David Allen Lambert is the Society’s Online Genealogist. If you would like to ask him a question, contact him at email@example.com or visit his blog at http://www.davidlambertblog.com/. For more information about the Online Genealogist visit www.newenglandancestors.org/research/main/online_genealogist.asp. Please note that he will make every effort to reply to each message, but will respond on a first-come, first-served basis.
Verifying Information in Compiled Genealogies by Michael J. Leclerc
A plethora of compiled genealogies were published in America in the late-nineteenth and early-twentieth centuries as interest in American history surged after the centennial celebration. Unfortunately, these genealogies vary widely in their accuracy and comparatively few of them contain citations to sources for the information included. A great deal of misinformation was published in these works (sometimes unintentionally, sometimes on purpose). The golden rule for using these works: trust after verification!
Many scholarly journals (e.g., The American Genealogist, The New England Historical and Genealogical Register, National Genealogical Society Quarterly) have been correcting these problems for decades.
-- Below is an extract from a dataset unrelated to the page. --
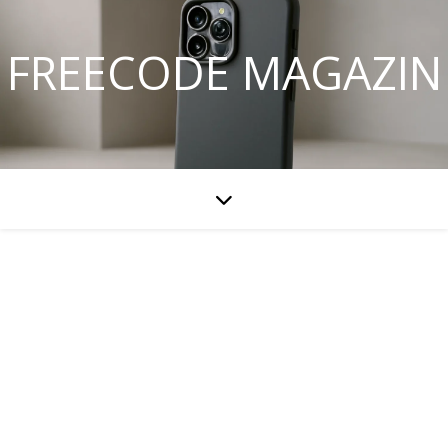
FREECODE MAGAZIN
Use the Periodical Source Index (PERSI) and individual indexes to find articles on your family.
NEHGS has a multivolume Book of Corrections, started in 1896, to correct mistakes and misinformation published in family genealogies. Look for citations to it in many older compiled genealogies. Many other societies may have similar compilations in their collections.
Look for newer, revised editions of family genealogies that correct misinformation. Beware that just because one volume was published later than another one does not make the information in the later one more correct. Look for works that contain detailed source citations for all information, and beware those that cite earlier works with no citation to primary sources that corroborate the information.